The task
The listing below holds a line with "es un pequeño fichero de texto que" and a line with "Чтобы купить Акуфлекс, можно". Reproduce those two lines exactly, plus everything between them.

Task inputs
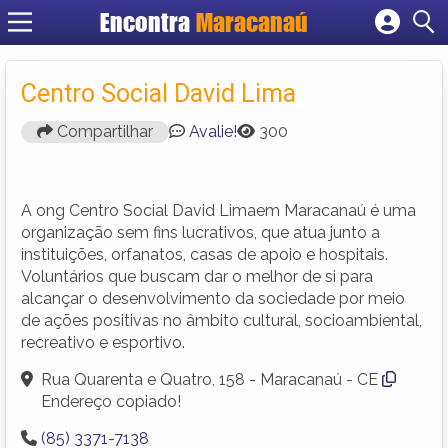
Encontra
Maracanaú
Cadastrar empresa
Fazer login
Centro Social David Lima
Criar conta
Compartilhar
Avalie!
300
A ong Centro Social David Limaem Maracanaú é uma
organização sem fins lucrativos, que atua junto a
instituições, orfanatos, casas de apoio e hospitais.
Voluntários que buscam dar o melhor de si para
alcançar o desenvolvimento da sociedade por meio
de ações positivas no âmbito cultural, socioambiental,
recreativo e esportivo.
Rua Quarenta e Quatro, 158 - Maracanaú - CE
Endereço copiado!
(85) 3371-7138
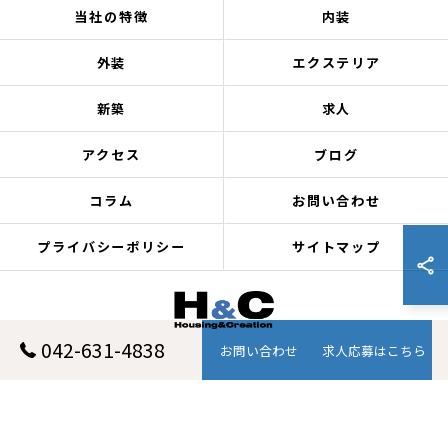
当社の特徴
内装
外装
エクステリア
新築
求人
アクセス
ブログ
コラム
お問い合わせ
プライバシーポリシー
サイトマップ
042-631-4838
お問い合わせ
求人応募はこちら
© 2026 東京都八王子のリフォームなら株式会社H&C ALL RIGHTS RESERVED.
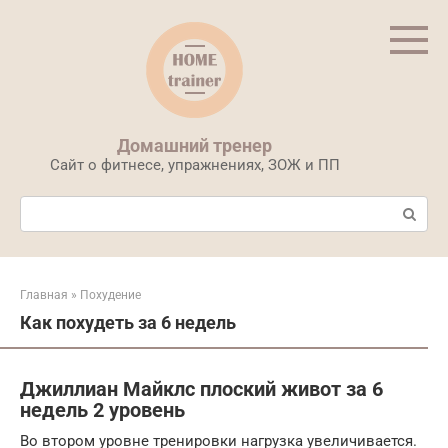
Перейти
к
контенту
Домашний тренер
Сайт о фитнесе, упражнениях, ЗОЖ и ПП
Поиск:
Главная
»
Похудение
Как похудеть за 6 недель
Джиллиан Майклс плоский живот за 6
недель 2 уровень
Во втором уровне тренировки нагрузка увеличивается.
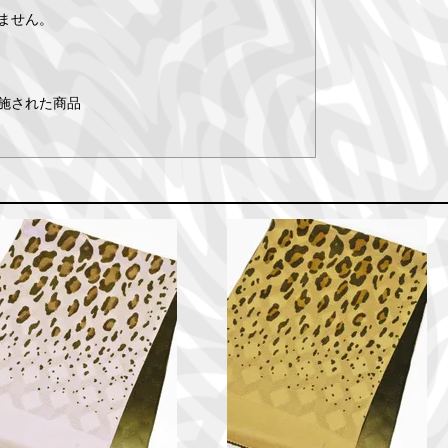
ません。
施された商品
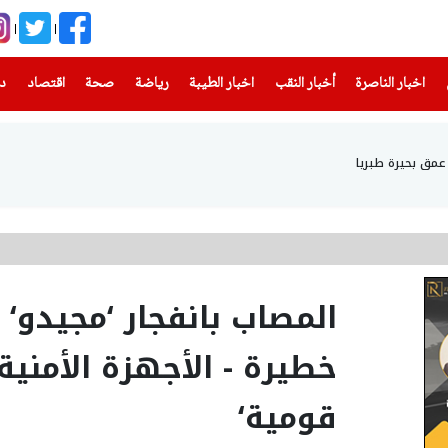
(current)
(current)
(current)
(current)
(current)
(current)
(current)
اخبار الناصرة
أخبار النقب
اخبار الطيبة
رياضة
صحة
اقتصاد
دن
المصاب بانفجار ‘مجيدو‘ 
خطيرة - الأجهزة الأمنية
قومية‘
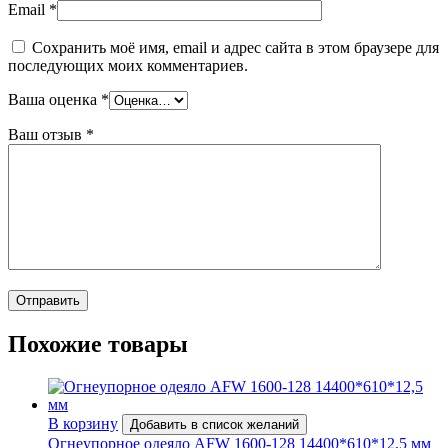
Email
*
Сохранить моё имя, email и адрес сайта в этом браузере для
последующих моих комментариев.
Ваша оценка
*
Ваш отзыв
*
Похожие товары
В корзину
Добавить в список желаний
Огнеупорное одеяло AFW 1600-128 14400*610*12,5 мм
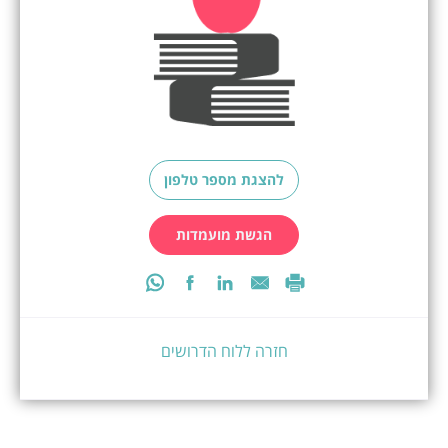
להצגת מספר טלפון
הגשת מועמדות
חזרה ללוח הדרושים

---

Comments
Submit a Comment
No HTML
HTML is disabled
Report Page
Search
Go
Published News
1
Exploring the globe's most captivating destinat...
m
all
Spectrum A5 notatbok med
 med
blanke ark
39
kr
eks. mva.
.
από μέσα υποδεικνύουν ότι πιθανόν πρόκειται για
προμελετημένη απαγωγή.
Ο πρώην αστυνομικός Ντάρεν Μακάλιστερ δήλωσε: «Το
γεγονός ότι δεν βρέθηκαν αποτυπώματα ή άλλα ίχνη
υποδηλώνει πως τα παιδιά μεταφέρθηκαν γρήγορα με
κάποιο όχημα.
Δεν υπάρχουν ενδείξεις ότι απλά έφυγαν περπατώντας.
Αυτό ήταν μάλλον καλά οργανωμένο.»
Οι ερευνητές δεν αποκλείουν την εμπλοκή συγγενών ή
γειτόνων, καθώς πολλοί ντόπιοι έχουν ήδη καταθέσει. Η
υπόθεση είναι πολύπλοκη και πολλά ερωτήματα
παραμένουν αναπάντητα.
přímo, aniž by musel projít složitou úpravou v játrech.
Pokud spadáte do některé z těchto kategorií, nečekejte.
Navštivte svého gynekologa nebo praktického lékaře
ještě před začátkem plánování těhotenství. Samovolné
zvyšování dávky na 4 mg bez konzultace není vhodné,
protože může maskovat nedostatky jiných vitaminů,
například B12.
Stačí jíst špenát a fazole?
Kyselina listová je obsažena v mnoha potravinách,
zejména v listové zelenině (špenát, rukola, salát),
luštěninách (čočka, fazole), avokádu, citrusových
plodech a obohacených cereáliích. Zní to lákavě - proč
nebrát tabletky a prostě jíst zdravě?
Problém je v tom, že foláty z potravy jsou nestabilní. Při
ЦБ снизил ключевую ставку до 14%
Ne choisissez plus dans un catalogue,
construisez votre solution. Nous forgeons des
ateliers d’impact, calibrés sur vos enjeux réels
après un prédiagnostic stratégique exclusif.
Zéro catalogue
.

==

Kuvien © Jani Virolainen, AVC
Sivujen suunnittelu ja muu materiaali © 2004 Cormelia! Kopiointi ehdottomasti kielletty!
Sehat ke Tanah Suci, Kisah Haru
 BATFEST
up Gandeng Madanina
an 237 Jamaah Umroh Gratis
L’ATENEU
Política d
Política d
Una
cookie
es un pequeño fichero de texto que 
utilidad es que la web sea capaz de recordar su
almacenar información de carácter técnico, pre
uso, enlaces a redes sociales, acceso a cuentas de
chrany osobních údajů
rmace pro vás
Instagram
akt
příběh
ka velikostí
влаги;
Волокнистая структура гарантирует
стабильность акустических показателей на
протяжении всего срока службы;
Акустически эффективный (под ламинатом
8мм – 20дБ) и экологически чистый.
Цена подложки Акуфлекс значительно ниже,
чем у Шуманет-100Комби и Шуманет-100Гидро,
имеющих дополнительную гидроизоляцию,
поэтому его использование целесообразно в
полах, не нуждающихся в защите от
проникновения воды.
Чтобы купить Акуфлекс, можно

Exercise result
es un pequeño fichero de texto que 
utilidad es que la web sea capaz de recordar su
almacenar información de carácter técnico, pre
uso, enlaces a redes sociales, acceso a cuentas de
chrany osobních údajů
rmace pro vás
Instagram
akt
příběh
ka velikostí
влаги;
Волокнистая структура гарантирует
стабильность акустических показателей на
протяжении всего срока службы;
Акустически эффективный (под ламинатом
8мм – 20дБ) и экологически чистый.
Цена подложки Акуфлекс значительно ниже,
чем у Шуманет-100Комби и Шуманет-100Гидро,
имеющих дополнительную гидроизоляцию,
поэтому его использование целесообразно в
полах, не нуждающихся в защите от
проникновения воды.
Чтобы купить Акуфлекс, можно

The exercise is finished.